The purpose of a company is to create value. To do this, a company has two options: They can create all the value themselves or they can create a platform where people create value for each other.

In the industrial revolution, the company was a machine, creating all the value itself and optimizing for mass production. Many businesses still use this model, but for most industries, it’s outdated. For those still holding on, they must brace themselves for ever-more changes.

In the last decade and a half…

  • The Encyclopedia became Wikipedia.
  • Rosetta Stone became Duolingo.
  • The tech press became Product Hunt.
  • Hotels became Airbnb.
  • Taxis became Uber.

These are all examples of platforms that leveraged the power of the crowd to revolutionize their industries. Build a platform, empower people to create value for each other, and you can far outperform the machine.

As a result, it seems every business today is building some sort of platform, even if their product itself isn’t a platform like the examples above. For example:

Understanding how to build a platform is not so simple, of course. At its most basic level, you have to understand what you’re building on that platform: Is it a crowd? A collaboration? Or a community?

Each of these words have been used interchangeably in the world of online platforms, but they’re very different. The way people participate, the reason they participate, and the measures of success are different for each one.

To Build a Successful Platform, You Need to Motivate People

The key to a successful platform is knowing how to motivate people to participate. To do that, you have to know who is part of the crowd, who is part of the collaboration, and who is part of the community. If you know where a member sits on the platform spectrum, you can better understand their motivations and optimize their experience.

Let’s look at each one, and we’ll use Airbnb as our example of a platform that has all three.

How most platforms look.

Crowds

A crowd is a group of people who individually contribute to achieve a similar goal.

They aren’t working together or interacting with each other, and they aren’t looking for a sense of community. They’re mostly there for transactional value.

Think about the large portion of Airbnb hosts who don’t care to connect with other hosts, they just want to post their rental space, make money, and that’s it.

Collaborations

A collaboration is a group of people working together to achieve a shared goal.

These people are interacting and helping each other make a greater contribution to the platform. They’re also looking for the transactional value of the crowd, but they want to improve how they use the platform and they get value from working with others. They don’t necessarily want a sense of community. They just want to interact to the extent that they get the value they came for.

Some hosts on Airbnb come together online and at events to exchange advice and feedback on being a better host. They’re collaborating to make a stronger contribution to the platform.

Communities

A community is a group of people interacting to enhance their sense of belonging and shared identity.

They’re contributing to the group, not necessarily to achieve some specific outcome, but to serve the group itself and further a mission and vision, because it has become part of their identity. They’re likely looking for the transactional value of the crowd and the collaboration, but they’re also seeking the emotional value of a sense of belonging.
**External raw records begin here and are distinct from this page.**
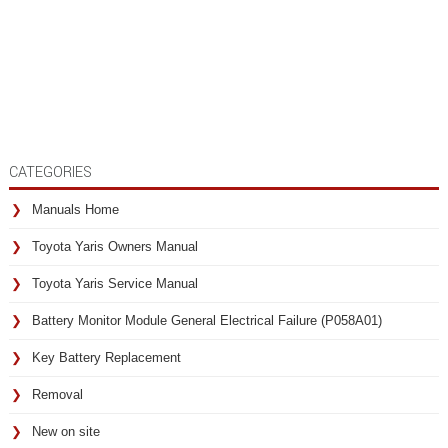
CATEGORIES
Manuals Home
Toyota Yaris Owners Manual
Toyota Yaris Service Manual
Battery Monitor Module General Electrical Failure (P058A01)
Key Battery Replacement
Removal
New on site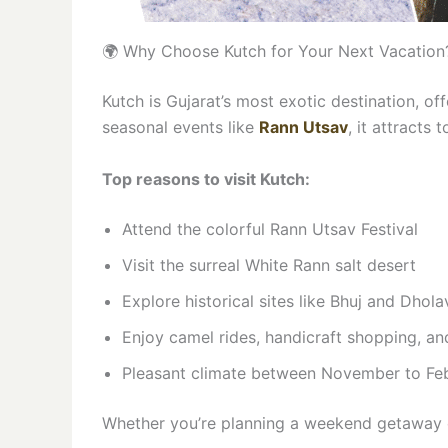
🌍 Why Choose Kutch for Your Next Vacation
Kutch is Gujarat’s most exotic destination, of
seasonal events like
Rann Utsav
, it attracts 
Top reasons to visit Kutch:
Attend the colorful Rann Utsav Festival
Visit the surreal White Rann salt desert
Explore historical sites like Bhuj and Dhola
Enjoy camel rides, handicraft shopping, an
Pleasant climate between November to Fe
Whether you’re planning a weekend getaway o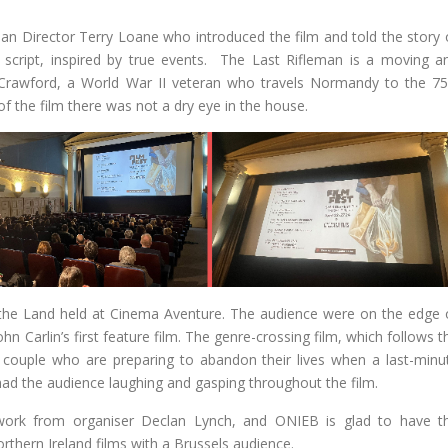
an Director Terry Loane who introduced the film and told the story 
 script, inspired by true events. The Last Rifleman is a moving a
e Crawford, a World War II veteran who travels Normandy to the 75
f the film there was not a dry eye in the house.
 the Land held at Cinema Aventure. The audience were on the edge 
hn Carlin’s first feature film. The genre-crossing film, which follows t
 couple who are preparing to abandon their lives when a last-minu
 had the audience laughing and gasping throughout the film.
d work from organiser Declan Lynch, and ONIEB is glad to have t
rthern Ireland films with a Brussels audience.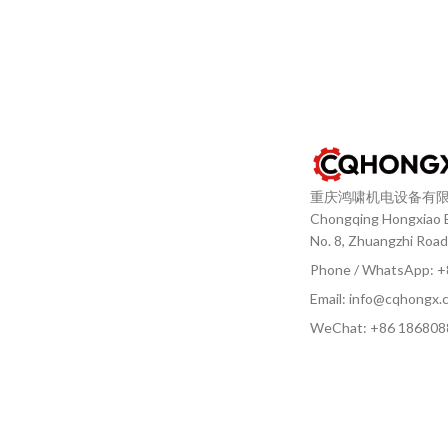
重庆鸿啸机电设备有
Chongqing Hongxiao El
No. 8, Zhuangzhi Road
Phone / WhatsApp: 
Email: info@cqhongx.
WeChat: +86
186808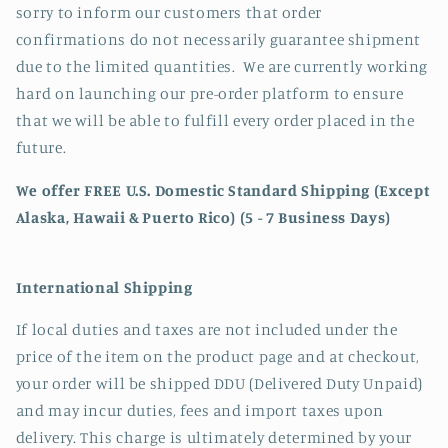
sorry to inform our customers that order
confirmations do not necessarily guarantee shipment
due to the limited quantities. We are currently working
hard on launching our pre-order platform to ensure
that we will be able to fulfill every order placed in the
future.
We offer FREE U.S. Domestic Standard Shipping (Except
Alaska, Hawaii & Puerto Rico) (5 - 7 Business Days)
International Shipping
If local duties and taxes are not included under the
price of the item on the product page and at checkout,
your order will be shipped DDU (Delivered Duty Unpaid)
and may incur duties, fees and import taxes upon
delivery. This charge is ultimately determined by your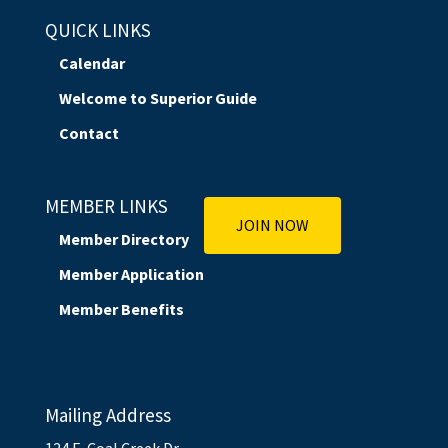
QUICK LINKS
Calendar
Welcome to Superior Guide
Contact
MEMBER LINKS
JOIN NOW
Member Directory
Member Application
Member Benefits
Mailing Address
124 E. Coal Creek Dr.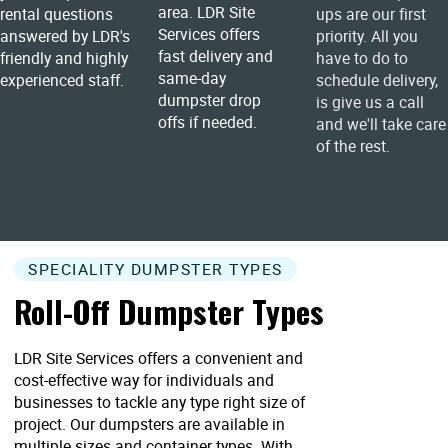
area. LDR Site
rental questions
ups are our first
Services offers
answered by LDR's
priority. All you
fast delivery and
friendly and highly
have to do to
same-day
experienced staff.
schedule delivery,
dumpster drop
is give us a call
offs if needed.
and we'll take care
of the rest.
SPECIALITY DUMPSTER TYPES
Roll-Off Dumpster Types
LDR Site Services offers a convenient and
cost-effective way for individuals and
businesses to tackle any type right size of
project. Our dumpsters are available in
multiple sizes and container types. With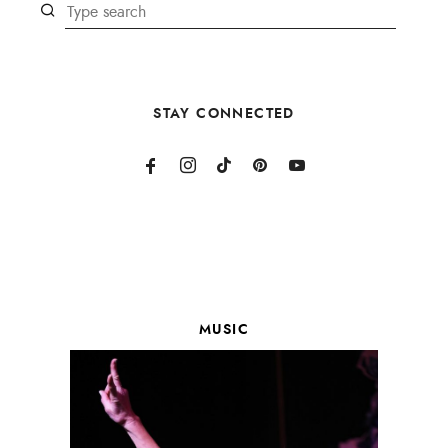
STAY CONNECTED
MUSIC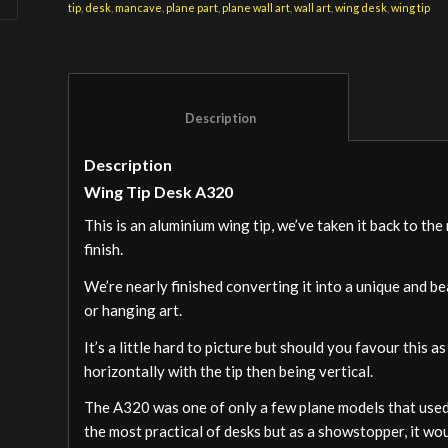
tip
,
desk
,
mancave
,
plane part
,
plane wall art
,
wall art
,
wing desk
,
wing tip
						Description					
Description
Wing Tip Desk A320
This is an aluminium wing tip, we’ve taken it back to th
finish.
We’re nearly finished converting it into a unique and bea
or hanging art.
It’s a little hard to picture but should you favour this
horizontally with the tip then being vertical.
The A320 was one of only a few plane models that used t
the most practical of desks but as a showstopper, it woul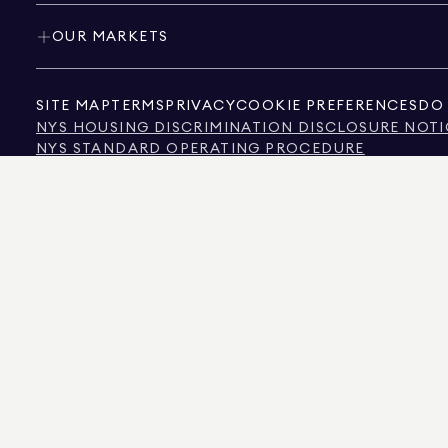
OUR MARKETS
SITE MAP
TERMS
PRIVACY
COOKIE PREFERENCES
DO 
NYS HOUSING DISCRIMINATION DISCLOSURE NOTI
NYS STANDARD OPERATING PROCEDURE
NYS TENANTS' RIGHTS TO REASONABLE ACCOMMOD
CALIFORNIA CONSUMER PRIVACY ACT NOTICE
TEXAS CONSUMER PROTECTION NOTICE
TEXAS REAL ESTATE COMMISSION INFORMATION 
TEXT OF NYC HUMAN RIGHTS LAW
NEW YORK CITY COMMISSION ON HUMAN RIGHTS
NYC SOURCE OF INCOME DISCRIMINATION INFOR
NYC SOURCE OF INCOME DISCRIMINATION TENAN
THE SOURCE OF THE DISPLAYED DATA IS EITHER THE PROPERTY OWNER OR PUBL
NON-COMMERCIAL PROPERTIES IS PROVIDED EXCLUSIVELY FOR YOUR PERSONA
575 MADISON AVENUE, NEW YORK, NY 10022.
212.891.7000
© 2026 DOUGLAS ELLIM
INFORMATION IS BELIEVED TO BE CORRECT, IT IS REPRESENTED SUBJECT TO ER
NUMBER OF BEDROOMS, AND THE SCHOOL DISTRICT IN PROPERTY LISTINGS SHOU
DOUGLAS ELLIMAN IS A LICENSED REAL ESTATE BROKER IN CALIFORNIA WITH LIC
FLORIDA WITH LICENSE # CQ1020232, MARYLAND WITH LICENSE # 645270, MASSAC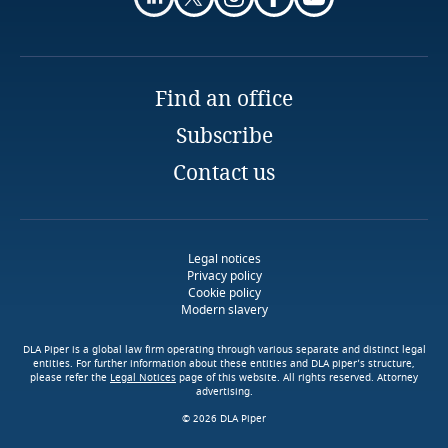
More
Finland
France
Find an office
Right to data portability
Subscribe
Gabon
Contact us
Georgia
Stay informed on insights
related to Data, Privacy
Germany
and Cybersecurity
Legal notices
Explore DLA Piper's
Privacy policy
Explore Notify, DLA Piper's
Privacy Matters blog
Cookie policy
Ghana
Modern slavery
data breach assessment
tool
Download DLA Piper's
Gibraltar
DLA Piper is a global law firm operating through various separate and distinct legal
More
Guide on Cookies
entities. For further information about these entities and DLA piper’s structure,
Right to object to automated decision-making
please refer the
Legal Notices
page of this website. All rights reserved. Attorney
advertising.
Greece
Explore DLA Piper's
© 2026 DLA Piper
More
Privacy Matters blog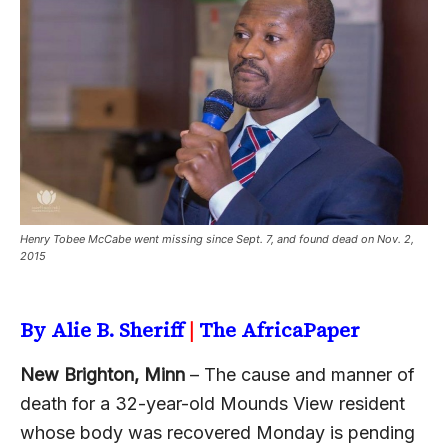
Henry Tobee McCabe went missing since Sept. 7, and found dead on Nov. 2,
2015
By Alie B. Sheriff
|
The AfricaPaper
New Brighton, Minn
– The cause and manner of
death for a 32-year-old Mounds View resident
whose body was recovered Monday is pending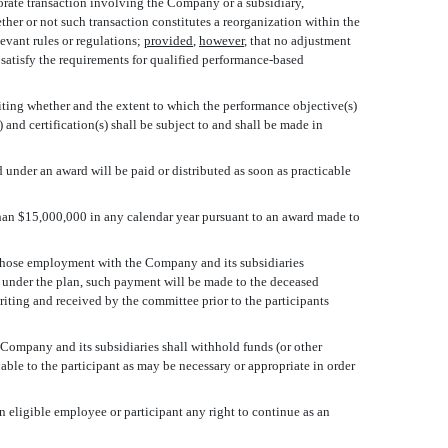
rporate transaction involving the Company or a subsidiary,
hether or not such transaction constitutes a reorganization within the
levant rules or regulations;
provided
,
however
, that no adjustment
satisfy the requirements for qualified performance-based
iting whether and the extent to which the performance objective(s)
 and certification(s) shall be subject to and shall be made in
 under an award will be paid or distributed as soon as practicable
han $15,000,000 in any calendar year pursuant to an award made to
 whose employment with the Company and its subsidiaries
d under the plan, such payment will be made to the deceased
 writing and received by the committee prior to the participants
 Company and its subsidiaries shall withhold funds (or other
ble to the participant as may be necessary or appropriate in order
n eligible employee or participant any right to continue as an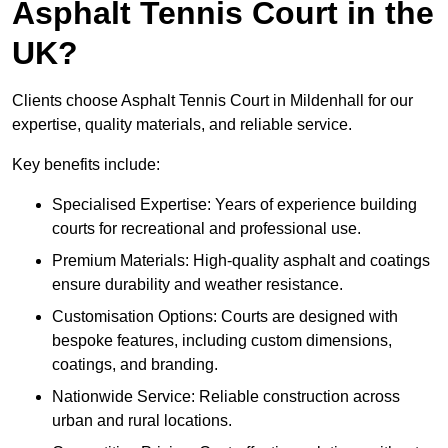
Asphalt Tennis Court in the
UK?
Clients choose Asphalt Tennis Court in Mildenhall for our
expertise, quality materials, and reliable service.
Key benefits include:
Specialised Expertise: Years of experience building
courts for recreational and professional use.
Premium Materials: High-quality asphalt and coatings
ensure durability and weather resistance.
Customisation Options: Courts are designed with
bespoke features, including custom dimensions,
coatings, and branding.
Nationwide Service: Reliable construction across
urban and rural locations.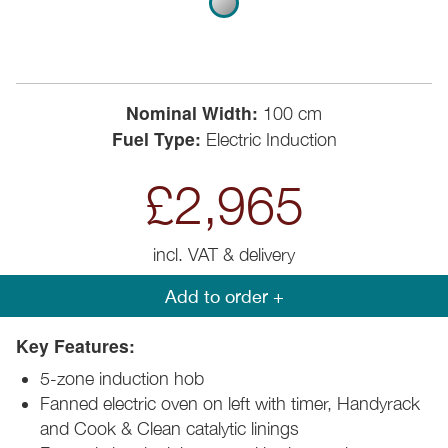
Nominal Width:
100 cm
Fuel Type:
Electric Induction
£2,965
incl. VAT & delivery
Add to order +
Key Features:
5-zone induction hob
Fanned electric oven on left with timer, Handyrack
and Cook & Clean catalytic linings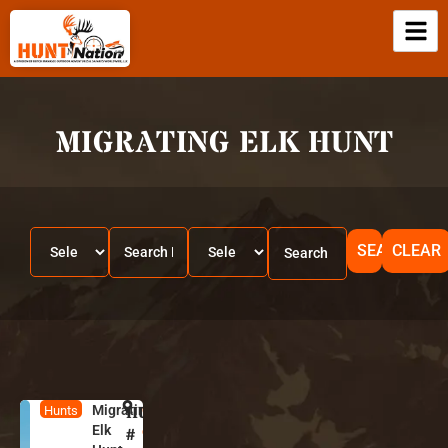
MIGRATING ELK HUNT
SEARCH
CLEAR
Migrating
HUNT
C
Hunts
Elk
o
#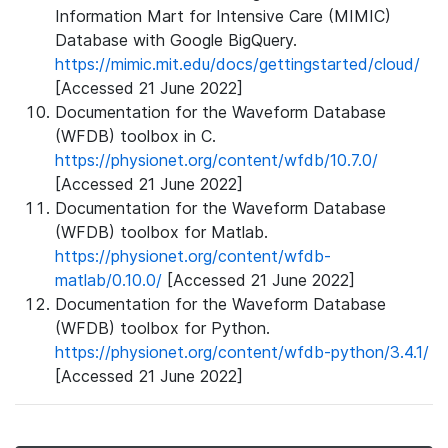
Information Mart for Intensive Care (MIMIC)
Database with Google BigQuery.
https://mimic.mit.edu/docs/gettingstarted/cloud/
[Accessed 21 June 2022]
Documentation for the Waveform Database
(WFDB) toolbox in C.
https://physionet.org/content/wfdb/10.7.0/
[Accessed 21 June 2022]
Documentation for the Waveform Database
(WFDB) toolbox for Matlab.
https://physionet.org/content/wfdb-
matlab/0.10.0/
[Accessed 21 June 2022]
Documentation for the Waveform Database
(WFDB) toolbox for Python.
https://physionet.org/content/wfdb-python/3.4.1/
[Accessed 21 June 2022]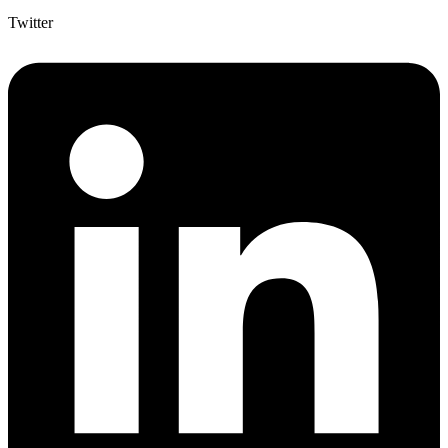
Twitter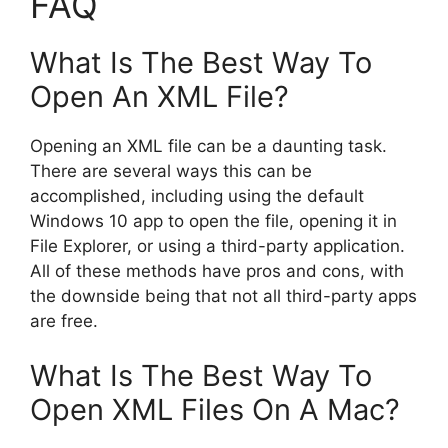
FAQ
What Is The Best Way To
Open An XML File?
Opening an XML file can be a daunting task.
There are several ways this can be
accomplished, including using the default
Windows 10 app to open the file, opening it in
File Explorer, or using a third-party application.
All of these methods have pros and cons, with
the downside being that not all third-party apps
are free.
What Is The Best Way To
Open XML Files On A Mac?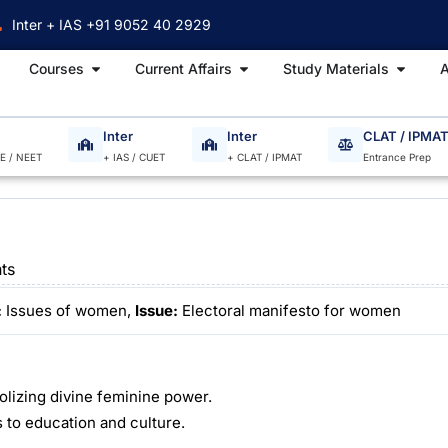
Inter + IAS +91 9052 40 2929
Open Courses
Open Current Affairs
Open S
Courses
Current Affairs
Study Materials
A
Inter
Inter
CLAT / IPMA
EE / NEET
+ IAS / CUET
+ CLAT / IPMAT
Entrance Prep
ts
:
Issues of women,
Issue:
Electoral manifesto for women
bolizing divine feminine power.
to education and culture.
The only way to find out if a community exists is to ask people through careful surveys or interviews, and to look for signs of community. The Airbnb hosts who feel a sense of belonging and shared identity form the core of the platform, the host community.

Platforms may have all three, as described in the Airbnb example and visualized in the image above. A lot of people will just be part of the crowd. Some will collaborate. A core group will feel a sense of community.

You can have a crowd without collaboration. It’s rare you’ll have a collaboration without a crowd. And it’s also rare you’ll have a community without collaboration and a crowd. Every community of any scale has people who feel a sense of belonging, people who are there to get value from interaction and people who are there just to contribute and consume individually.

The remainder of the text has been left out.